Au vu de l’ensemble de ces éléments, il convient de condamner la société France Télévisions à payer à M. [D] la somme de 27810 euros brut à titre de dommages et intérêts pour licenciement nul et de le débouter du surplus de ses prétentions à ce titre.
Sur les demandes accessoires :
L’équité et la situation économique respective des parties commandent de condamner la société France Télévisions à payer à M. [D] une indemnité de procédure de 2500 euros.
Le surplus des prétentions des parties au titre de l’article 700 du code de procédure civile est rejeté.

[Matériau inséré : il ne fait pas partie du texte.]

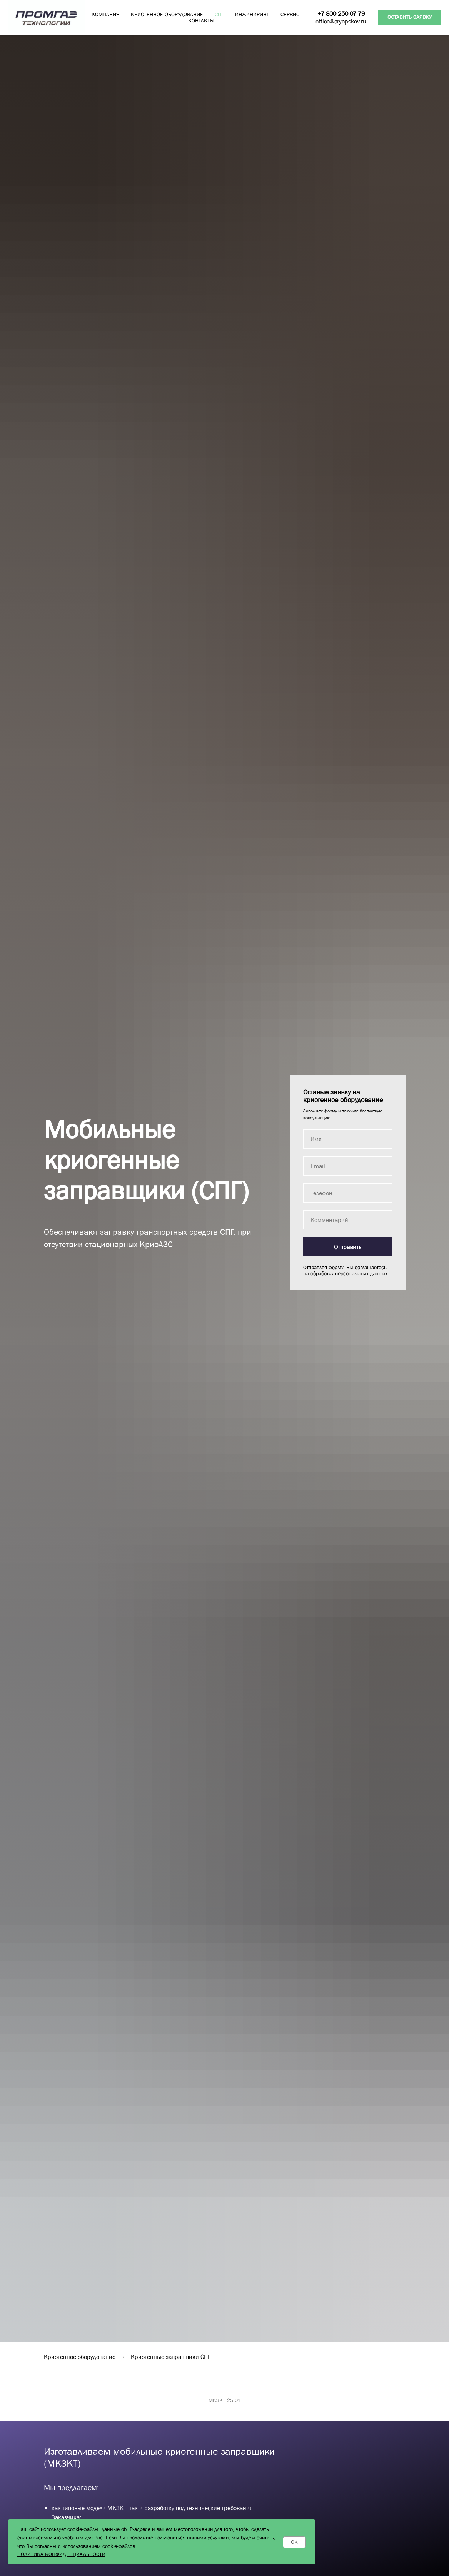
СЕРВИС (289, 14)
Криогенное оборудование (79, 2356)
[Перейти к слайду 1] (217, 2468)
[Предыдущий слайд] (15, 2432)
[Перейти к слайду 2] (224, 2468)
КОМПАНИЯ (105, 14)
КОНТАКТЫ (201, 20)
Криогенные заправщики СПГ (170, 2356)
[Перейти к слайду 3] (231, 2468)
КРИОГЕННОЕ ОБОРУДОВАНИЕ (167, 14)
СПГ (219, 14)
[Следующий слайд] (434, 2432)
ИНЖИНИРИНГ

Au visa de l’article 696 du code de procédure civile, infirmant le jugement entrepris, il y a lieu de condamner la société France Télévisions, partie perdante, aux dépens de première instance et d’appel.
PAR CES MOTIFS ;
La cour, statuant publiquement contradictoirement et après en avoir délibéré conformément à la loi,
INFIRME le jugement entrepris en toutes ses dispositions,
Statuant à nouveau,
DIT que la société France Télévisions a manqué à son obligation de prévention et de sécurité,
DIT que M. [D] a été victime de harcèlement moral
PRONONCE la nullité du licenciement
CONDAMNE la société France Télévisions à payer à M. [D] les sommes suivantes :
— huit mille euros (8000 euros) net à titre de dommages-intérêts au titre du manquement à l’obligation de prévention et de sécurité
— vingt-sept mille huit cent dix euros (27810 euros) brut à titre de dommages-intérêts pour licenciement nul
DÉBOUTE M. [D] du surplus de ses prétentions au principal
CONDAMNE la société France Télévisions à payer à M. [D] une indemnité de procédure de 2500 euros au titre de l’article 700 du code de procédure civile
REJETTE le surplus des prétentions des parties au titre de l’article 700 du code de procédure civile
CONDAMNE la société France Télévisions aux dépens de première instance d’appel.
Prononcé publiquement par mise à disposition de l’arrêt au greffe de la Cour, les parties ayant été préalablement avisées dans les conditions prévues au deuxième alinéa de l’article 450 du code de procédure civile.
Signé par M. Frédéric BLANC, Conseiller faisant fonction de Président de section, et par Mme Carole COLAS, Greffière à laquelle la minute de la décision a été remise par le magistrat signataire.